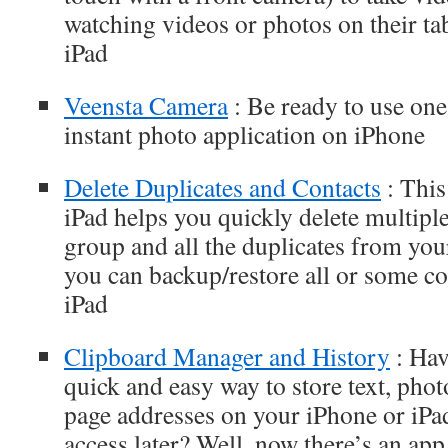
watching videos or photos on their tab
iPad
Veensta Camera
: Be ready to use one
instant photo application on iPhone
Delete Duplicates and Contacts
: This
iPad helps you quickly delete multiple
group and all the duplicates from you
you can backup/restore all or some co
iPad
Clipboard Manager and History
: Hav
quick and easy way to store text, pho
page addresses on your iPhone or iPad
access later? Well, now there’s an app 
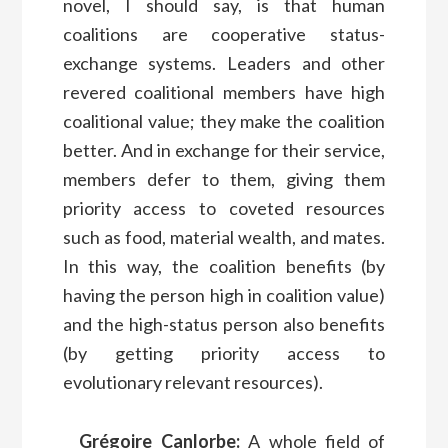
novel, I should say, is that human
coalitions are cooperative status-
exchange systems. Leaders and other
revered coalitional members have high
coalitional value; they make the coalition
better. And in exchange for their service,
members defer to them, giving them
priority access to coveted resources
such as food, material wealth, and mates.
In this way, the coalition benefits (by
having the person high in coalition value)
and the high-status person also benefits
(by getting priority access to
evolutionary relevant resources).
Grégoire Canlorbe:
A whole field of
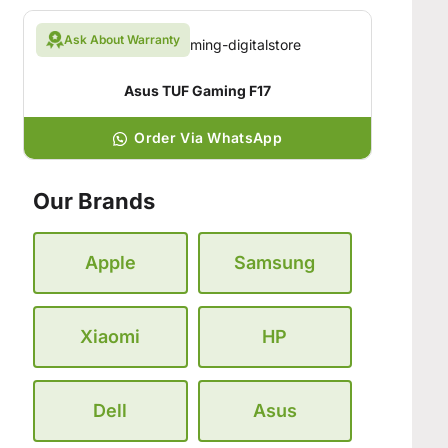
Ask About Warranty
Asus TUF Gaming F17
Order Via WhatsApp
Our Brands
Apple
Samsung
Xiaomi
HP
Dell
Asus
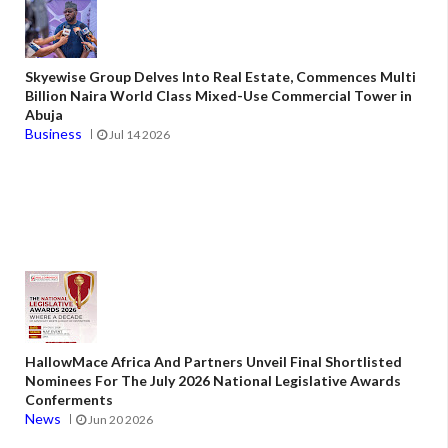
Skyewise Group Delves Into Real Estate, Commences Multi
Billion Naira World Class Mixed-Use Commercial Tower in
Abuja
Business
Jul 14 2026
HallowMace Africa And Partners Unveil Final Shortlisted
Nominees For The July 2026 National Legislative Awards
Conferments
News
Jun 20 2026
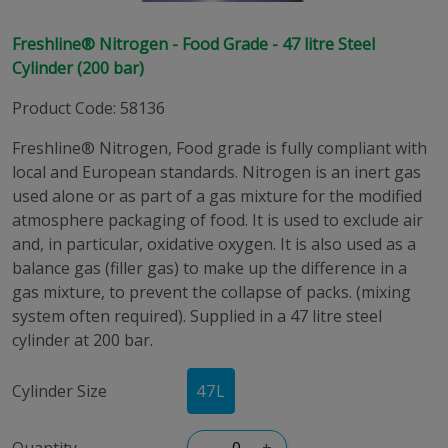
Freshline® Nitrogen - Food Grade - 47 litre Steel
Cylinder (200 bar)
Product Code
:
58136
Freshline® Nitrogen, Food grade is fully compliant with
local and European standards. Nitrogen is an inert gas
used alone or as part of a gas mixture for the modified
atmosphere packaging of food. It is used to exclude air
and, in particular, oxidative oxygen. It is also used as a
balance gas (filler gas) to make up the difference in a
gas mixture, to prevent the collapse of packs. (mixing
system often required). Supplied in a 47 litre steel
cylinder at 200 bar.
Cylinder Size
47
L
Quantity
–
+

============================================================

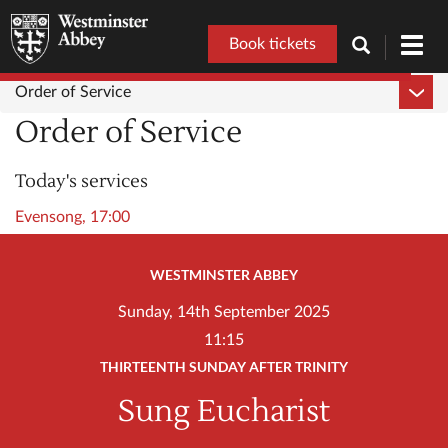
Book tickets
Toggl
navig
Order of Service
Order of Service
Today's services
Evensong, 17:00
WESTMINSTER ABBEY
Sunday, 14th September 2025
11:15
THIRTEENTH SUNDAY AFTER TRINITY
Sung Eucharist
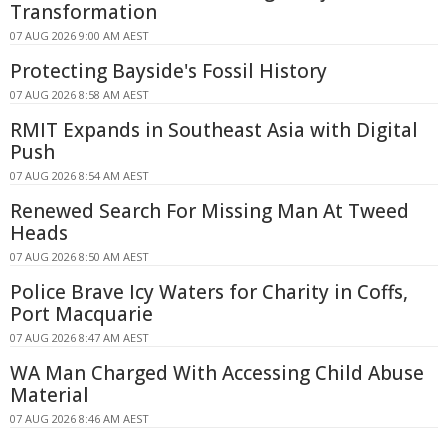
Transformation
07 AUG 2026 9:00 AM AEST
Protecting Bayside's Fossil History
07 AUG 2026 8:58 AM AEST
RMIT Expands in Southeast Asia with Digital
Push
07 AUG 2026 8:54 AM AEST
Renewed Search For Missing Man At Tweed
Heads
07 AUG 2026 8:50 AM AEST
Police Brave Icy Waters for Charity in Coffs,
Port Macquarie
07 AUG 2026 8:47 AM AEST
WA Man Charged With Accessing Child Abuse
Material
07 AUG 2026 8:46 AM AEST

============================================================

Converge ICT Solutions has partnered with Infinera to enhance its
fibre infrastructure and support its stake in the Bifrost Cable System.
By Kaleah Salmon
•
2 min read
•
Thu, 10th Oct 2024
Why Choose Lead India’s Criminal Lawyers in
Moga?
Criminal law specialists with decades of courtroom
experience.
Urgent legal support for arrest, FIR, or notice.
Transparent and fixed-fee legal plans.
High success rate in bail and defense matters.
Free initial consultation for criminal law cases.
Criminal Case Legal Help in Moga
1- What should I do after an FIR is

============================================================

Copy out each line of the data containing the string "exchange".

■ **Result of the task**
exchange systems. Leaders and other
better. And in exchange for their service,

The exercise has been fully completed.